Name: Whispering Hills VM114 (more below)
Brand: Ralph Lauren
There's a shade of green I've hated since infancy that I now call "church basement green," and which was also the color of the basement floor in the suburban rambler I was raised in. But I'm an adult now and love to travel, so imagine my surprise at discovering how pervasively this color is used in French boiserie. It's called celadon, or sea foam, and you see it all over France...
The Boucher Room and the Frick here in New York has as its base color this same green. Francois Boucher created the painting cycle "The Arts and Sciences" that adorn its walls for Madame de Pompadour ca. 1760, which places its decor in the Louis XV/Rococo period. Compared to the heavy Baroque style of Louis XIV, Rococo interiors were much softer, more feminine and sensual. Mrs. Frick originally had these panels installed in her second floor sitting room, but now you may see them downstairs next to the dining room and the Fragonard Room, both appointed styles.

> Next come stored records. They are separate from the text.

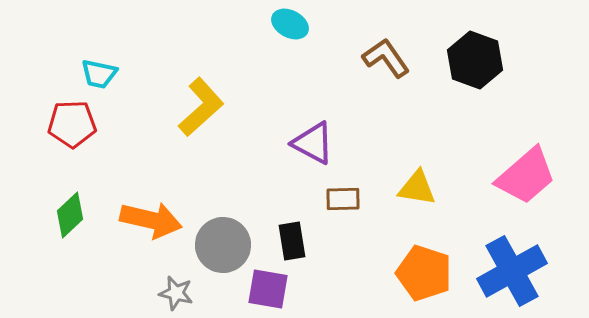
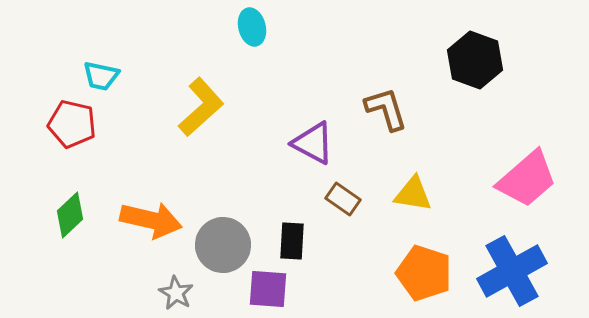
cyan ellipse: moved 38 px left, 3 px down; rotated 48 degrees clockwise
brown L-shape: moved 51 px down; rotated 18 degrees clockwise
cyan trapezoid: moved 2 px right, 2 px down
red pentagon: rotated 15 degrees clockwise
pink trapezoid: moved 1 px right, 3 px down
yellow triangle: moved 4 px left, 6 px down
brown rectangle: rotated 36 degrees clockwise
black rectangle: rotated 12 degrees clockwise
purple square: rotated 6 degrees counterclockwise
gray star: rotated 16 degrees clockwise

I've always thought sea foam green was dirty and depressing, but lately have seen it through different eyes, especially in this example. Here the wall color has a slightly reserved quality, which stands in contrast to the whimsical narrative of "les enfants de Boucher"-children playing adult rolls of Comedy and Tragedy, &c. There's a pale sage color that I'm often called upon to use, which leaves me feeling listless. The color of the palette used in the decor of the Boucher Room is much fuller and livelier than that-it's rich, graceful and serene.
Possible color matches: Ralph Lauren Whispering Hills VM114, In The Meadow VM109, Emperor VM126, Carson Blue TH69.